Umpire Richard Phelps unsympathetically dismissed the claim, pointing out that when they had been washed down by Harvard's puddles, it was as a result of UL themselves steering into the middle of the course. It was Phelps' second appeal of the day — Wyfold favourites Rob Roy had claimed an overturn after being beaten by the lower-form Tideway Scullers in an intense contest, but that was also dismissed for similar reasons.
The Harvard red-wash was completed by sophomore Vincent Breet '16, who showed why he has recently been switched into the top South African pair with experienced international Shaun Keeling: the duo beat their team-mates David Hunt and Lawrence Brittain by 2.5 lengths in the Silver Goblets.
Virtual Canadian Julien Bahain, who rowed for two Olympiads in the French team, joined his future brother-in-law Mitchel Steenman to put the planned GB coxed pair of Alan Sinclair and Scott Durant out and meet South Africa in the Goblets final. Bahain was expected to trial for the new French top crew this season after taking two years off to row the Atlantic after London 2012, but felt he had 'reached saturation' in France when his bid for a place in the eight failed. Instead he decided to fulfil a long-held ambition to row for Canada using his mother's nationality.
He is in the process of swapping citizenship and moving to British Columbia, training solo and currently rowing the single for Canada at the world cups, so was free to sub in for Rogier Blink in the pair when the Dutchman fell ill. To the sceptical who wondered how Bahain's membership of Hollandia could have come through so fast (Henley Royal insists that people have joined the club they're representing at least two months before entries close) the answer is that, in a relationship with and now engaged to photographer and ex-U23 oarswoman Katie Steenman, he spent a lot of time training with the Dutch national team before the Olympics, and had taken Hollandia membership previously as part of an aborted plan to race at HRR with Mitchel.

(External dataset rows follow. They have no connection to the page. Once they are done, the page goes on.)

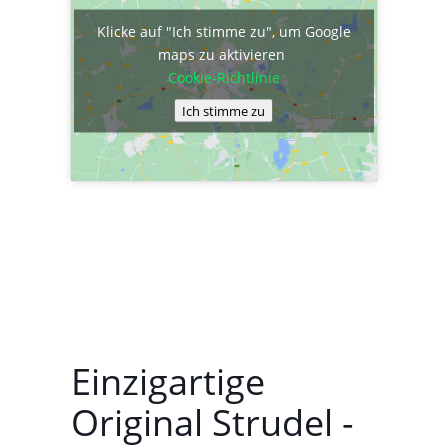
Klicke auf "Ich stimme zu", um Google
maps zu aktivieren
Cookie-Richtlinie
Ich stimme zu
Einzigartige
Original Strudel -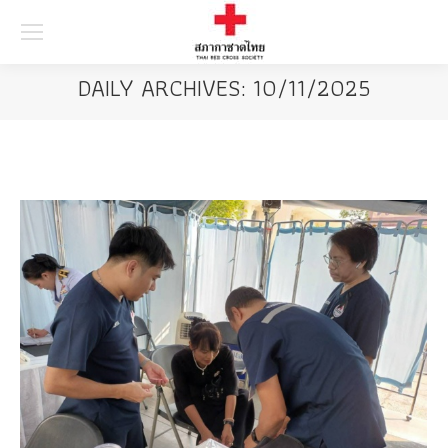
Searc
DAILY ARCHIVES:
10/11/2025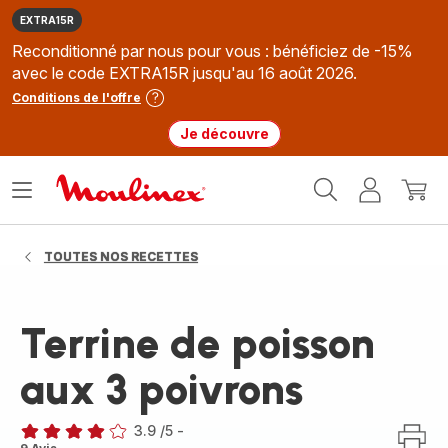
EXTRA15R
Reconditionné par nous pour vous : bénéficiez de -15%
avec le code EXTRA15R jusqu'au 16 août 2026.
Conditions de l'offre
Je découvre
Accueil
Ouvrir
Mon
Mon
Moulinex
le
compte
panie
menu
TOUTES NOS RECETTES
Terrine de poisson
aux 3 poivrons
3.9
/5
-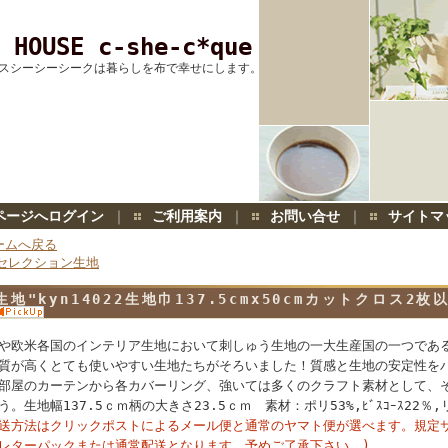
 HOUSE c-she-c*que
スシーシーシークは暮らしを布で幸せにします。
ページへログイン
｜
ご利用案内
｜
お問い合せ
｜
サイトマ
ームへ戻る
セレクション生地
生地"kyn14022生地巾137.5cmx50cmカットクロス2
や欧米各国のインテリア生地において刺しゅう生地の一大生産国の一つであ
質が高くとても使いやすい生地たちがそろいました！質感と生地の安定性を
部屋のカーテンから各カバーリング、強いては多くのクラフト素材として、
う。生地幅137.5ｃｍ柄の大きさ23.5ｃｍ 素材：ポリ53%,ﾋﾞｽｺｰｽ22％
送方法はクリックポストによるメール便と通常のヤマト便が選べます。規定
レターパックまたは通常配送となります。予めご了承下さい。)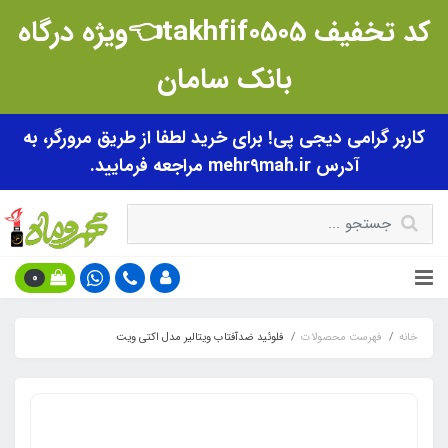
کد تخفیف takhfif0505👈ویژه درگاه
بانک سامان
کاربر گرامی دیجی پی! برای خرید لطفا از طریق مرورگر، به
آدرس mehr9mah.ir مراجعه فرمایید.
0
خانه
فهرست محصولات
فلوئید ضدآفتاب ویتالیر مدل اکتی ویت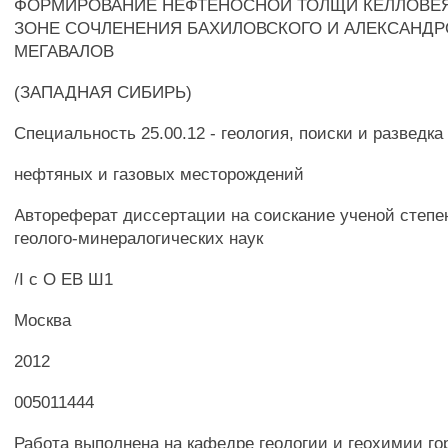
ФОРМИРОВАНИЕ НЕФТЕНОСНОЙ ТОЛЩИ КЕЛЛОВЕЯ
ЗОНЕ СОЧЛЕНЕНИЯ БАХИЛОВСКОГО И АЛЕКСАНД
МЕГАВАЛОВ
(ЗАПАДНАЯ СИБИРЬ)
Специальность 25.00.12 - геология, поиски и разведка
нефтяных и газовых месторождений
Автореферат диссертации на соискание ученой степе
геолого-минералогических наук
/I с О ЕВ Ш1
Москва
2012
005011444
Работа выполнена на кафедре геологии и геохимии г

The British and Dutch women's eights were victorious in the Remenham Cup, the latter defeating a brave but outgunned Yale varsity, and the unselected Windsor Boys' School dissected Ridley College Canada with an unbreakable rhythm in the Fawley. Eton College pulled off a small upset, proving faster than Abingdon from start to finish in the Princess Elizabeth schoolboy eights.
The newly-selected US men's quad, racing as Craftsbury, gave the GB quad, champions in Aiguebelette, a serious wake-up call by taking an early lead which they held to over half-way. The Brits were nearly caught out, but used their 26-pounds-a-man advantage to bore their way back into the lead, and were relieved to win by half a length. "We knew they were an awesome boat and weren't sure what to expect," said Craftsbury's John Graves. "We didn't really check their move in the second half of the race, so that cost us, but it was a totally fun race. Now we go to Lucerne."

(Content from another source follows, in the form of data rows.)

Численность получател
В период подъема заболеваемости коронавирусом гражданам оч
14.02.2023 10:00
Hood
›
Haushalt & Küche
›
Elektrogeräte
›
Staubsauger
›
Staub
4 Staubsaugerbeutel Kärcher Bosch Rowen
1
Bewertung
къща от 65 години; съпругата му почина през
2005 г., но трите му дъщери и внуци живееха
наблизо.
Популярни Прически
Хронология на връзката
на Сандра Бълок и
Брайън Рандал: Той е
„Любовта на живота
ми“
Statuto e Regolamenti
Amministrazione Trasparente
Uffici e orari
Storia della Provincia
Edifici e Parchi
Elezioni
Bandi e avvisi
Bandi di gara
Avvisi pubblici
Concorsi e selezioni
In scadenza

The singles finals will be between Olympic champion Mirka Knapkova and up-and-coming Hungarian Krisztina Gyimes, and for the men Roel Braas (NED) versus Mahe Drysdale (NZL). Nobody was surprised to see the sparkling British men's four move past France's heavyweights to the Stewards' final, though it will be the French lightweights they will meet there after the Rendsburg/Hürther German four proved unable to match lightweight speed despite a steady head-wind. The point was proved again in the Double Sculls, where France's brilliant lightweights Stany Delayre and Jeremie Azou will meet Britain's heavyweights after taking out the Dutch with a display of clinical high-speed power sculling (it's not easy to rate 56.5 off the start.)